* Work to be completed:
Report each line from the records where the string "sont" turns up.

Saved entries:

* * * * *

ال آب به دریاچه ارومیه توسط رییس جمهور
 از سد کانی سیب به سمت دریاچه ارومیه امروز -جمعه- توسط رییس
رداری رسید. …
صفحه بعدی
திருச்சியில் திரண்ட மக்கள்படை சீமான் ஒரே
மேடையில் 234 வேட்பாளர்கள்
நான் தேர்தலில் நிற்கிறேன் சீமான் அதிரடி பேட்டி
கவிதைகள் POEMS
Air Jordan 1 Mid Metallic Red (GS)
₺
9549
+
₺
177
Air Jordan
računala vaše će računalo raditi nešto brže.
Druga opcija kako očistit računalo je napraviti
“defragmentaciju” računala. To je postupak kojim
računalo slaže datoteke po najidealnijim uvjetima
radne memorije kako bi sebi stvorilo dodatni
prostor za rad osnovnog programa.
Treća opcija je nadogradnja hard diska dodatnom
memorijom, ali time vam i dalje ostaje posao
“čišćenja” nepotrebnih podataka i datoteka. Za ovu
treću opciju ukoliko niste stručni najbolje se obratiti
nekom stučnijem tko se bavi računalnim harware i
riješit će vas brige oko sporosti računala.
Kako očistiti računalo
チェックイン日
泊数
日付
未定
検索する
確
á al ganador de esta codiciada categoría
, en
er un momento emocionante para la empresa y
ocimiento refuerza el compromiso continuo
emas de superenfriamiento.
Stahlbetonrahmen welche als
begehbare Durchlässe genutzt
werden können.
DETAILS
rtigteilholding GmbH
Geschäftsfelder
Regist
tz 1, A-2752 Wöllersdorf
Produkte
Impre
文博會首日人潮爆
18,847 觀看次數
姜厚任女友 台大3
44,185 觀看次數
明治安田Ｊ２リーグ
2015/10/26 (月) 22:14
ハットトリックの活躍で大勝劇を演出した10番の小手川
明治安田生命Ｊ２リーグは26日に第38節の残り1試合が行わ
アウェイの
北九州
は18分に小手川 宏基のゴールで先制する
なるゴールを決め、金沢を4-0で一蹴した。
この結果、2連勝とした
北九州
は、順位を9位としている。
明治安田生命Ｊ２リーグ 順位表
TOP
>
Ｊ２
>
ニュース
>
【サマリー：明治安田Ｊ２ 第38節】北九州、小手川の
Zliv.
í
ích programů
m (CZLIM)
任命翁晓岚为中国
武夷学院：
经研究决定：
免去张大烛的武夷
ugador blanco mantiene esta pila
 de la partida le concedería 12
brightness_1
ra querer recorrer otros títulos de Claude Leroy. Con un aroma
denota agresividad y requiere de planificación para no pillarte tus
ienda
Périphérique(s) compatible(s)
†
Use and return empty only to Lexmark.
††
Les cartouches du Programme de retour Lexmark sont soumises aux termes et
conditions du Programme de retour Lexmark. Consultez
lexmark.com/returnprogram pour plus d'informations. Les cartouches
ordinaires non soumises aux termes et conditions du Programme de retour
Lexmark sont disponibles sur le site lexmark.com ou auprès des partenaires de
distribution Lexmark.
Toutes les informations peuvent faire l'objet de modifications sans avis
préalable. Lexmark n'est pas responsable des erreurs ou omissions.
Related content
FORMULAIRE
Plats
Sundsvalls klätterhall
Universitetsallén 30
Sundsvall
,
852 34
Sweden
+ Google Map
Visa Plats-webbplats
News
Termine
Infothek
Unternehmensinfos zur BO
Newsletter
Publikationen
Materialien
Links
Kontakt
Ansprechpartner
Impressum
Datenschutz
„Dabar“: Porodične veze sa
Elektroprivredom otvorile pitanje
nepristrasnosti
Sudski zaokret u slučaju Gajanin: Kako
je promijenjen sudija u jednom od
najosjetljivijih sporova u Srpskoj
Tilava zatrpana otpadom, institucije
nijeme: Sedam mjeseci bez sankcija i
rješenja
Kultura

* * * * *

* Written response:
Les cartouches du Programme de retour Lexmark sont soumises aux termes et
Lexmark sont disponibles sur le site lexmark.com ou auprès des partenaires de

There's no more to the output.